Quem me conhece sabe que tenho um ódio de estimação pelos chavões new age: poucas frases me irritam mais do que ‘Tudo acontece por uma razão’, e à pergunta de bolso sobre o meu signo respondo invariavelmente que sou Imperial com ascendente em Tremoço. E nem a minha história de amor mais longa e satisfatória, aquela que tenho com os livros, me faz mudar de ideias, apesar de ser tentador pensar que tudo acontece por uma razão misteriosa quando:

  • uma frase lida num livro nos salva da morte
  • uma personagem literária é tão, mas tão parecida connosco que temos a sensação incómoda de que ou autor plantou microfones na nossa vida interior
  • uma personagem cresce e é feliz mesmo depois de ter cometido a mesmíssima asneira que acabámos de cometer e nos parece irremediável
  • um livro responde a perguntas que nunca nos atrevemos a formular em voz alta

Tudo isto já me aconteceu, e mais do que uma vez. A última foi com Paula, de Isabel Allende. Comprei o livro nos primórdios do século. Comecei por adiar a leitura porque sabia que abordava a morte da filha da autora - eu tinha sido mãe em 1999 e não conseguia sequer pensar em abordar aquele tema. Depois li um um outro livro de Allende em que já não reconheci a autora de A Casa dos Espíritos, mas a repetição de uma fórmula que se tinha esgotado. Há um mês e pouco, tive uma emergência matinal: acabara um livro na noite anterior, estava à pressa para sair de casa e ainda não tinha escolhido a leitura seguinte. (Nota: sair de casa sem um livro é prenúncio certo de catástrofe.) Assim, abri de rompante o armário dos LPL – Livros Por Ler -, peguei num às cegas e saí porta fora. Deu-se o caso de ser Paula, e de retratar ponto por ponto uma situação que eu estava a viver, e de dar voz também a muitas dúvidas minhas em relação à escrita.
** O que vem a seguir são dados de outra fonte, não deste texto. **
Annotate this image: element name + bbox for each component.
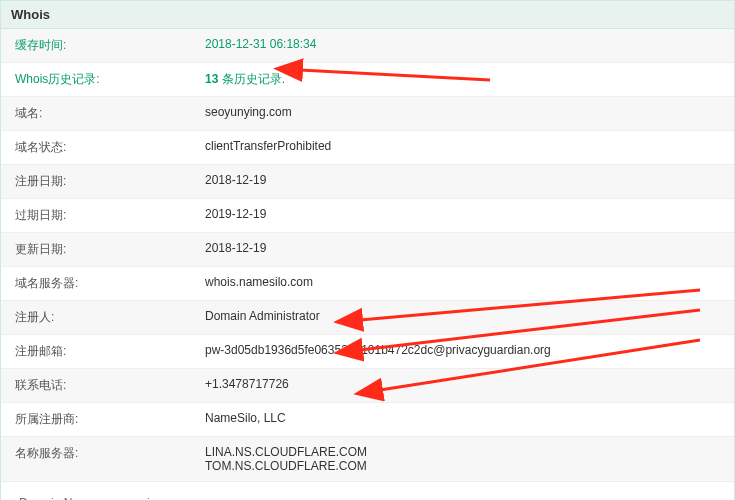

Foi verdadeiramente o livro certo no momento certo, mas nada há de místico nisso. Os amantes da leitura têm sempre as antenas ligadas para tudo o que os livros lhes possam dizer. Por isso é natural que encontrem neles tantas respostas que não esperavam. As coisas não estão à nossa espera para acontecer, acontecem e esperam que demos por elas. É precisamente o que acontece ao protagonista deste livro, e aos seus mui auspiciosos encontros com a estatuária lisboeta. Enquanto ele procura naquelas figuras a resposta a uma única pergunta, vai recebendo lições de vida vindas de todos os lados. Não, não é magia, nem misticismo: acontece que Sebastião resolveu apenas abrir os braços, os olhos e os ouvidos ao que o cerca.

É verdade que tudo acontece por uma razão, mas a razão tem de partir sempre de nós, não de um universo vago e indiferente. E a vida muda inevitavelmente para quem decide mesmo mudar de vida.